De hecho, se sabe que 50 por ciento de la investigación del país se realiza en una sola institución, pública y autónoma: la UNAM, la UAM, el IPN, el Colmex, la UPN, los centros Conacyt y ciertas universidades de los estados constituyen el núcleo fundamental de investigación de la nación. Esta concentración ha propiciado una doble distorsión: que el sector privado –que podría estar creando laboratorios y contratando cientos de jóvenes científicos(as) hoy desempleados, prefiere ahorrarse la instalación de laboratorios y salarios de investigadores y, en una especie de outsourcing científico, opta por el bajo costo (incluso gratuidad) de los servicios de investigadores y laboratorios universitarios. Y, como consecuencia, en las públicas cobra vigor la tendencia a considerar que cualquier tipo de investigación cumple con el mandato que tienen de inquirir “acerca de las condiciones y problemas nacionales” y “extender ampliamente los beneficios de la cultura” (Ley Orgánica). Un ejemplo: una empresa le pide a una importante universidad pública que diseñe y fabrique una máquina capaz de producir por hora 3 mil 600 pastillas desodorantes para sanitarios. Y para cumplir tal solicitud, se ocupan laboratorios y cinco investigadores del más alto nivel que diseñan y construyen una máquina, un secreto industrial que luego sólo esa empresa aprovecha. ¿Se ayuda a resolver un problema nacional? ¿hay extensión amplia de los beneficios? ¿se respeta la vocación social de la universidad? (Ver Open Access proceedings Journal of Physics: Conference series ( iop.org). Esta distorsión de fondo se acentuó con el impulso neoliberal a la investigación científica y desarrollo tecnológico de calidad (y ahora, además, “innovación”). Así, en el Sistema Nacional de Investigadores se habla también del desarrollo teórico o tecnológico “con potencial para resolver problemas de la sociedad” (reglamento, artículo 2, DOF, 2020). Y en la propuesta de Ley General de Ciencia, Tecnología e Innovación, los “problemas nacionales” siguen apareciendo casi igual como invitación y garantía de que habrá completa apertura a las fuerzas del mercado en la investigación, incluyendo, sobre todo, la pública y autónoma.

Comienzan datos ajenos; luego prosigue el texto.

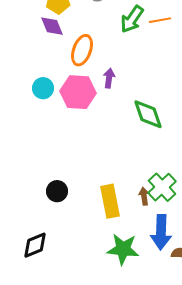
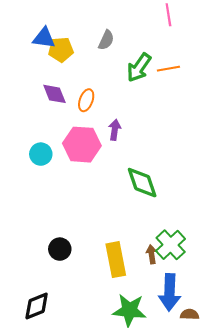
purple diamond: (52, 26) -> (55, 94), moved
orange ellipse: (82, 50) -> (86, 100), size x0.7
cyan circle: (43, 88) -> (41, 154), moved
green diamond: (148, 114) -> (142, 183), moved

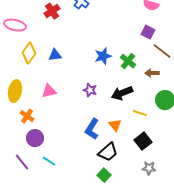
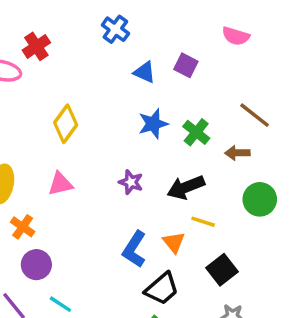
red cross: (52, 11) -> (36, 46), moved
purple square: (148, 32) -> (186, 65), moved
yellow diamond: (29, 53) -> (66, 124), moved
blue triangle: (55, 55) -> (145, 72), moved, turned 32
yellow line: (140, 113) -> (203, 222), moved

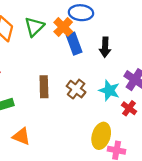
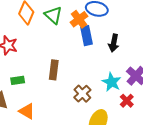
green triangle: (34, 27) -> (53, 15), turned -42
brown cross: (76, 89) -> (82, 94), moved

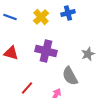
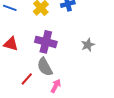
gray semicircle: (70, 76) -> (45, 67), moved

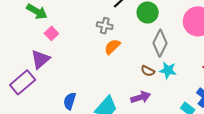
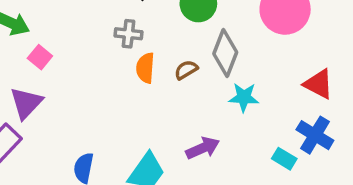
orange semicircle: (112, 47) -> (145, 68), turned -36
brown semicircle: (148, 71) -> (186, 70), moved, turned 128

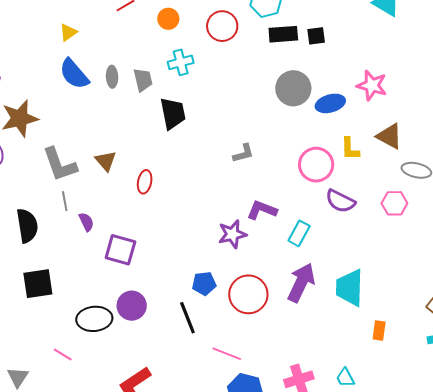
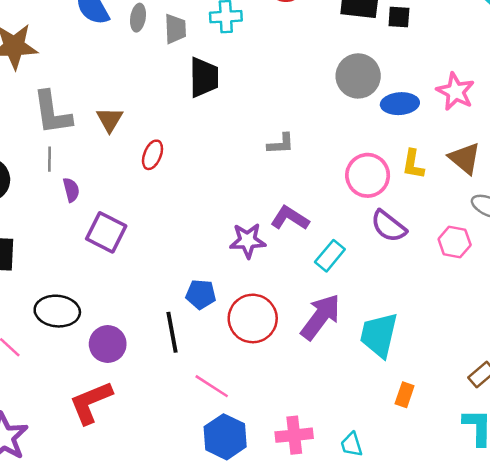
purple circle: (132, 306) -> (108, 344), moved

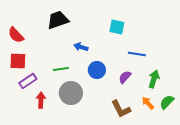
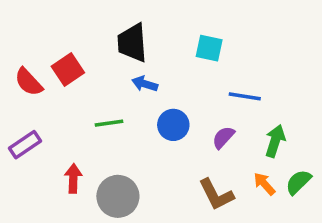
black trapezoid: (58, 20) -> (132, 43), moved, turned -75
red semicircle: (16, 35) -> (29, 82), moved
red square: (18, 61) -> (68, 70), moved, turned -36
purple rectangle: (28, 81) -> (25, 145), moved
gray circle: (71, 93) -> (118, 196), moved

El que las autoridades universitarias acepten y hasta estimulen el papel de institución subsidiadora del empresario, no sólo desvía recursos que deberían ir en dirección al beneficio social amplio, sino que no alienta el crecimiento de la participación del sector privado en ciencia y tecnología. Y, en parte, por eso no se ha creado una base de investigación suficiente para el país. La economía 15 del mundo, México, tiene sólo 315 investigadores por cada millón de habitantes y Grecia, la 47, tiene 3 mil 500 (Banco Mundial). En el caso de la ciencia y la tecnología los impuestos de todos construyen, pero sólo unos cuantos cobran la renta.
Los autores de la propuesta de ley parecen estar conscientes de esta problemática, y hasta se afina un poco más el propósito de la investigación y habla directamente de la contribución al “bienestar del pueblo de México” (artículo 98), pero la solución de fondo que plantean no sólo no rompe el esquema subsidiador, lo fortalece. Para alentar que los privados desarrollen ciencia y tecnología se les otorgarán “estímulos fiscales, exenciones y otros instrumentos similares” (artículo 102) y se compromete a gobiernos a “proveer los recursos y estímulos suficientes para la investigación humanista y científica, el desarrollo y la innovación” (artículo 96). De los privados, nada se dice.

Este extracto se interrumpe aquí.